# I trust you like



## Bean (5 Jul 2006)

As you all know I dislike the public glare of posting images of my work ................ so I nervously post this

Spalted Sycamore Box, finished with Oil























Here's hoping [-o<


----------



## Jake (5 Jul 2006)

I like that a lot, really a lot, and I normally am pretty unmoved by boxes.

I love the feeling of poised movement - kind of crouched to pounce. Very elegant.


----------



## DaveL (6 Jul 2006)

Bean,

Yet another good one.  You seem to find the most interesting of timbers and then use then to very nice effect. 8)

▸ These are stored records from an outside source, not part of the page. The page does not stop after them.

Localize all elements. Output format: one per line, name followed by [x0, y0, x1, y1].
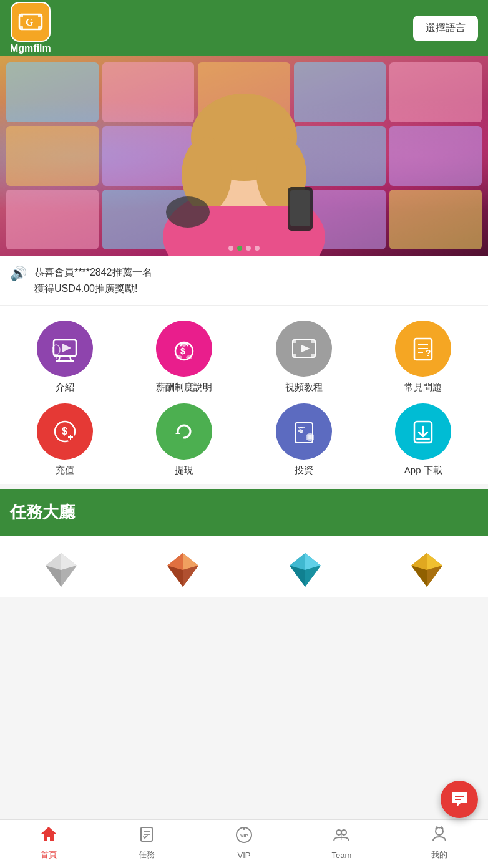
topup-item[interactable]: $ 充值 [7, 403, 122, 476]
svg-text:?: ? [426, 348, 431, 358]
svg-rect-4 [38, 14, 42, 17]
notification-bar: 🔊 恭喜會員****2842推薦一名獲得USD4.00推廣獎勵! [0, 256, 488, 306]
logo-text: Mgmfilm [10, 43, 51, 54]
svg-rect-3 [19, 26, 23, 29]
appdown-icon-circle [395, 403, 451, 460]
svg-rect-31 [311, 340, 315, 343]
svg-marker-33 [301, 345, 310, 352]
svg-rect-29 [293, 340, 296, 343]
svg-text:$: $ [299, 425, 304, 435]
svg-point-26 [176, 355, 182, 359]
svg-point-25 [182, 343, 186, 347]
salary-icon-circle: $ [156, 321, 212, 377]
svg-marker-20 [62, 344, 71, 352]
svg-text:G: G [26, 17, 34, 27]
video-label: 視頻教程 [285, 382, 323, 393]
withdraw-item[interactable]: 提現 [127, 403, 242, 476]
faq-icon-circle: ? [395, 321, 451, 377]
svg-point-51 [306, 433, 314, 437]
notification-text: 恭喜會員****2842推薦一名獲得USD4.00推廣獎勵! [34, 264, 152, 296]
language-button[interactable]: 選擇語言 [413, 16, 478, 41]
banner-dots [228, 246, 260, 251]
topup-icon-circle: $ [37, 403, 93, 460]
salary-item[interactable]: $ 薪酬制度說明 [127, 321, 242, 393]
intro-icon-circle [37, 321, 93, 377]
diamond-cyan [283, 548, 327, 592]
banner [0, 56, 488, 256]
invest-item[interactable]: $ 投資 [246, 403, 361, 476]
dot-1 [228, 246, 233, 251]
svg-rect-32 [311, 354, 315, 357]
svg-rect-30 [293, 354, 296, 357]
svg-rect-2 [19, 14, 23, 17]
video-item[interactable]: 視頻教程 [246, 321, 361, 393]
svg-point-27 [186, 355, 192, 359]
dot-3 [246, 246, 251, 251]
task-hall-title: 任務大廳 [10, 503, 75, 521]
svg-rect-5 [38, 26, 42, 29]
appdown-item[interactable]: App 下載 [366, 403, 481, 476]
topup-label: 充值 [56, 465, 74, 476]
icon-grid: 介紹 $ 薪酬制度說明 [0, 306, 488, 484]
diamond-row [0, 536, 488, 597]
diamond-gold [405, 548, 449, 592]
invest-label: 投資 [295, 465, 313, 476]
faq-item[interactable]: ? 常見問題 [366, 321, 481, 393]
diamond-orange [161, 548, 205, 592]
svg-text:$: $ [62, 426, 67, 436]
intro-item[interactable]: 介紹 [7, 321, 122, 393]
speaker-icon: 🔊 [10, 266, 27, 282]
dot-4 [255, 246, 260, 251]
logo-container: G Mgmfilm [10, 2, 51, 54]
appdown-label: App 下載 [404, 465, 442, 476]
salary-label: 薪酬制度說明 [156, 382, 212, 393]
faq-label: 常見問題 [404, 382, 442, 393]
video-icon-circle [276, 321, 332, 377]
withdraw-icon-circle [156, 403, 212, 460]
task-hall: 任務大廳 [0, 489, 488, 536]
header: G Mgmfilm 選擇語言 [0, 0, 488, 56]
svg-point-15 [166, 196, 210, 228]
svg-text:$: $ [180, 346, 185, 356]
invest-icon-circle: $ [276, 403, 332, 460]
intro-label: 介紹 [56, 382, 74, 393]
diamond-silver [39, 548, 83, 592]
banner-person [138, 62, 350, 256]
logo-icon: G [11, 2, 51, 42]
svg-rect-14 [290, 190, 310, 226]
withdraw-label: 提現 [175, 465, 193, 476]
dot-2 [237, 246, 242, 251]
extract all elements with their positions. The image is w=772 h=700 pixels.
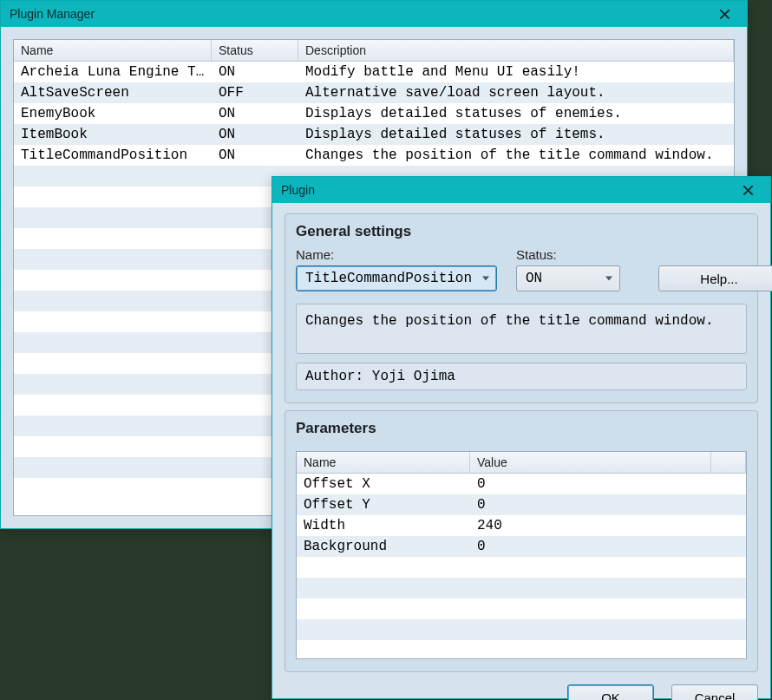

But you have got to get a tripod, my eyes are bad enough with out the camera shake. ](*,)


----------



## Colin C (6 Jul 2006)

Hi Bean,
It is a very nice box and you must have bean nervous as all of your pic have the shakes :shock: :wink:


----------



## CHJ (6 Jul 2006)

Interesting shape and atractive wood, but you must take more water with it next time :lol:


----------



## Paul Chapman (6 Jul 2006)

Very nice, Bean =D> 

Paul


----------



## Adam (6 Jul 2006)

I too like it - I like the idea of the handle in the lid being different from the other side but made from a single piece of the lid.

Very nice.

Adam


----------



## dedee (6 Jul 2006)

Bean, very nice style and choice of wood.

If you do not have a tripod you could try holding the camera against a solid object, ie cupboard, wall or door frame, or just rest it on a pile of books.

Andy


----------



## PowerTool (6 Jul 2006)

Same as all the above - very nice! (Shaky,but still very nice :wink: )

Andrew


----------



## nickson71 (6 Jul 2006)

looks good ........ pity the picture don't do it the justice it and you deserve


----------



## Corset (6 Jul 2006)

Like it very much. The box has a nice proportion to it i would like like to see some of the leg detail sans shake.


----------



## Anonymous (6 Jul 2006)

Lovely box Bean, absolutely beautiful

You need to remember - photo first, whisky later :wink: :lol:


----------



## Bean (6 Jul 2006)

Well thank you all, I am again humbled.

The shakes are fearsome I have tried another couple, here goes


----------



## JPEC (6 Jul 2006)

Bean,

That is a lovely box =D> 
The couple more whiskey's obviously did the trick with the pics :lol: 

Cheers ccasion5: 
Julian


----------



## Anonymous (6 Jul 2006)

How long did it take to make?


----------



## DaveL (7 Jul 2006)

Bean,

Looks even better now its not moving about. You must practise with the camera more, work in progress pictures for the next one? :roll:


----------



## Alf (7 Jul 2006)

So, Bean, tell us again; _why_ do you "dislike the public glare of posting images of your work"? It can only be out of kindness to all the woodworkers out there who are now deciding to jack in this woodworking lark 'cos they can't compete... :lol: 

Very nice - bet you could design yourself a nice wooden tripod too. :wink: 

Cheers, Alf


----------



## Bean (7 Jul 2006)

Tony are you being prompted ?? In answer I took about 6 hours in total last weekend. I also made it up as I went along. I really must get round to drawing something up before I make it :roll: 

Dave yes I need help  

Alf I just find it very hard, I am also very self critical.
I recieved a commission last year and only finally handed the cabinets over at gun point. I could still see a flaw.


----------



## Waka (8 Jul 2006)

Good looking box, I like the grain, very effective.


----------



## DaveL (8 Jul 2006)

Having seen and held this box today,  I can report that the pictures do not do it justice. =D> 

I am now waiting for the boxes to emerge from the high figured plank that was purchased. 

Don't forget Bean, work in progress pictures will let you practice the use of the camera!


----------



## Bean (9 Jul 2006)

:shock: what wip pictures aswell . .... ... .. . Too much Pressure Dave


----------